Pingdom

Monitoring

The fourth quarter of 2015 for our team at Mozilla was a really great one. Across the group we had a well rounded list of goals supporting project initiatives as well as ones that were forward facing. Among the forward facing goals, a few of the areas included improving our code quality and the exploration of new techniques and technologies for assessing project health.

I personally gravitated towards the latter when I was considering a deliverable. Over the past several years I’ve been keen on understanding the various roles that monitoring and logging tools play when accessing the health of complex software systems. I also want to see a checklist of practices emerge that our team can use when assessing a new or existing project.

Enter Pingdom

Pingdom

For those that aren’t familiar with Pingdom, They provide several services. The one that I was interested in was uptime monitoring; a simplified description might be a service that on a chosen time interval pings a specific URL to see if the server responds with an acknowledgement that the resource can be served. If the server responds, Pingdom happily logs that the service can be reached. While this may not sound very interesting, no news is something of a good thing when uptime is involved. The interesting part of this story begins when a service is unreachable and Pingdom notices this.

Pingdom will immediately initiate what they call a root cause analysis, or simply, servers they run that are hosted in different locations will try to ping the offending URL. The clever goal in this is that Pingdom is trying to determine if the outage your service is experiencing is specific to a region or is global. Once the scope of the outage has been probed, Pingdom can be configured to send a notification to specific users, via email or text message.

When configured to hit the appropriate endpoints, an uptime tool such as Pingdom is a good catchall to check if a service is having uptime difficulty. It’s a bit of a brutish tool insofar as it’s not very good at helping debug a problem and should be used as a notifier that “something” went wrong and requires deeper investigation.

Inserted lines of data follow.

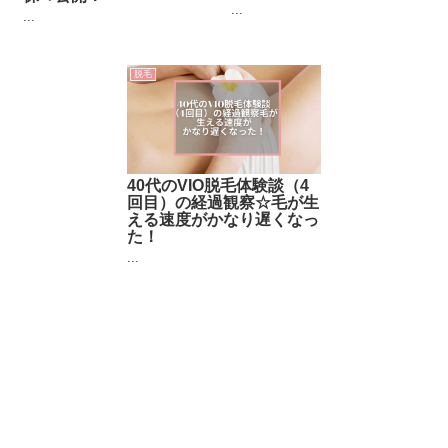
...
...
脱毛
40代のVIO脱毛体験談（4
回目）の経過観察☆毛が生
える速度がかなり遅くなっ
た！
...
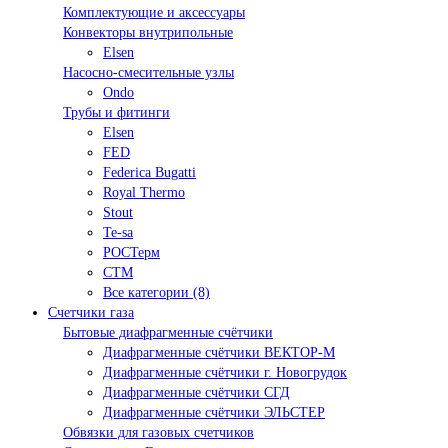
Комплектующие и аксессуары
Конвекторы внутрипольные
Elsen
Насосно-смесительные узлы
Ondo
Трубы и фитинги
Elsen
FED
Federica Bugatti
Royal Thermo
Stout
Te-sa
РОСТерм
СТМ
Все категории (8)
Счетчики газа
Бытовые диафрагменные счётчики
Диафрагменные счётчики ВЕКТОР-М
Диафрагменные счётчики г. Новогрудок
Диафрагменные счётчики СГД
Диафрагменные счётчики ЭЛЬСТЕР
Обвязки для газовых счетчиков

At this point I stopped my investigation; I had a working setup using a private instance of Pingdom that touched both our production and stage environment for oneanddone.mozilla.org. I also had a steady stream of data and had a feel for how and where Pingdom is useful. OneandDone is hosted on Heroku, a colleague learned that their is a push button solution for Pingdom. At this point we decided to forego using Datadog in leu of the Heroku integration. We also decided to use Heroku’s integrated Pingdom mechanism instead due to built in simplicity as well as billing cost centers.

Final thoughts

An important discussion that QA teams need to consider is formulating opinions and expertise around monitoring solutions. These need to become an additional dimension that is included in test plans.

Understanding available strategies and how to advocate for their inclusion on a project is vital. In my opinion, it’s also important for test practitioners to know how to configure and implement these solutions. In the continued move towards the dev/ops world of thinking, QA teams have additional areas of expertise that they need to be investing in.

If you’re interested, here is the specific goal I submitted:

As real-time monitoring solutions become the norm it’s important that QA stay abreast of the latest data driven monitoring techniques. The use of Pingdom coupled with dashboards can be used to reduce risk on projects.

This goal seeks to pair these tools and implement them on our own, team supported web project. Once this is done, we can use our experience to make suggestions for other projects as well as have a better understanding how to integrate this data feed with our existing testing plans.

  • Add monitoring to oneanddone.mozilla.org [production and stage] - Integrate Pingdom and DataDog
  • Add an uptime check to Pingdom that includes downtime and root cause analysis
  • Integrate Pingdom reporting with DataDog
  • Write a blog post that discusses outcomes and recommendations for other projects. The post will broach the topic of dev/ops and qa/ops roles.

~ December 31, 2015